→ WORK INSTRUCTIONS
Your answer should hold all lines of the entries that include the word "Шампунь".

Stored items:
************

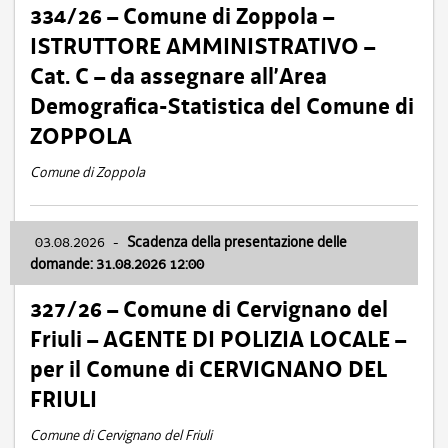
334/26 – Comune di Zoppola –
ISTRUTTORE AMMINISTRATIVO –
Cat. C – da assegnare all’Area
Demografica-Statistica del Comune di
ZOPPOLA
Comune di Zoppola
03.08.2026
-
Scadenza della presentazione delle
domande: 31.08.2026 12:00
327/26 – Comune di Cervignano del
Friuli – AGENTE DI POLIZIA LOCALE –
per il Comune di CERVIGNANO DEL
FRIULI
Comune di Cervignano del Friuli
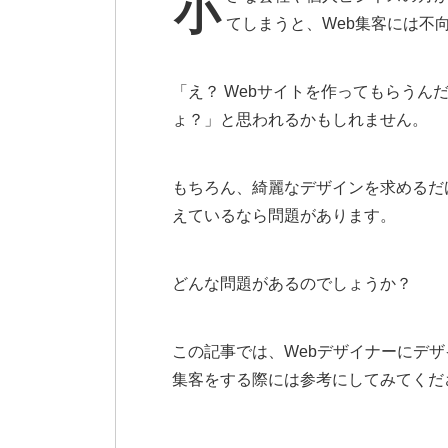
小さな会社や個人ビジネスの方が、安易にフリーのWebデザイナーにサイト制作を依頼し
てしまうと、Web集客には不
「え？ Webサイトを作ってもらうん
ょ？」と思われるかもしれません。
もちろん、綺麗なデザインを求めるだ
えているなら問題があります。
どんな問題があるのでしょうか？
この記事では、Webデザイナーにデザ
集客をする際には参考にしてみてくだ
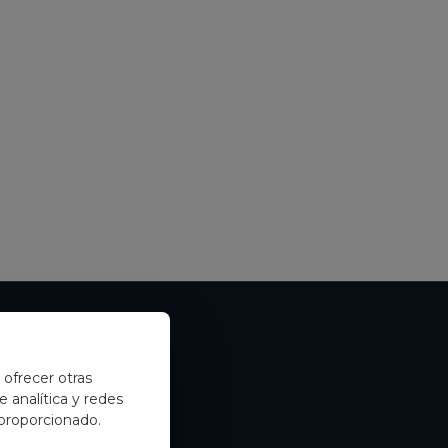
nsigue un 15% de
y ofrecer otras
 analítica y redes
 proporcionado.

************

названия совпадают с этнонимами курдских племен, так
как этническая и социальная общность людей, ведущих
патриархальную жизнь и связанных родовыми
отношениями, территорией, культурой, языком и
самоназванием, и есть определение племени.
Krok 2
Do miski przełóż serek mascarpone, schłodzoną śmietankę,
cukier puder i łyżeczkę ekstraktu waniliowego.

************

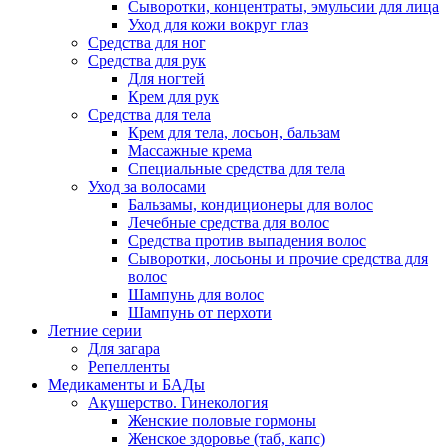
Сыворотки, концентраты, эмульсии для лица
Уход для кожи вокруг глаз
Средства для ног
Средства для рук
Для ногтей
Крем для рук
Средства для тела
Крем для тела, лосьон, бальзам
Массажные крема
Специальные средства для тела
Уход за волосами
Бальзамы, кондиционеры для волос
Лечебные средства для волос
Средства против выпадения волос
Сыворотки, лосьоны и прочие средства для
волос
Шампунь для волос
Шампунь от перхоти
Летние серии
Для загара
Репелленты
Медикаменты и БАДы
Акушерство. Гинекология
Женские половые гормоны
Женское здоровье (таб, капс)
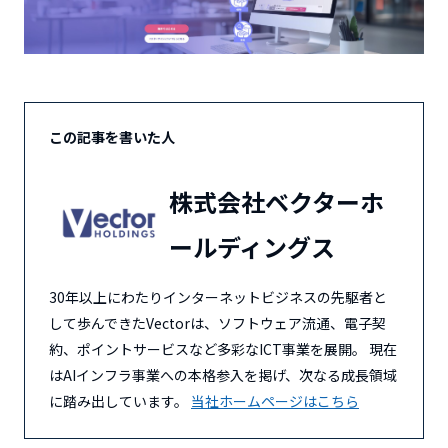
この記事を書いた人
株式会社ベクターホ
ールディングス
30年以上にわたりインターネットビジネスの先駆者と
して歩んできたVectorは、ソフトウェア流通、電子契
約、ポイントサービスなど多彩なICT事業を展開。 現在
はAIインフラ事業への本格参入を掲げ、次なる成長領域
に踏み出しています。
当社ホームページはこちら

************

→ ANSWER SPACE
Шампунь для волос
Шампунь от перхоти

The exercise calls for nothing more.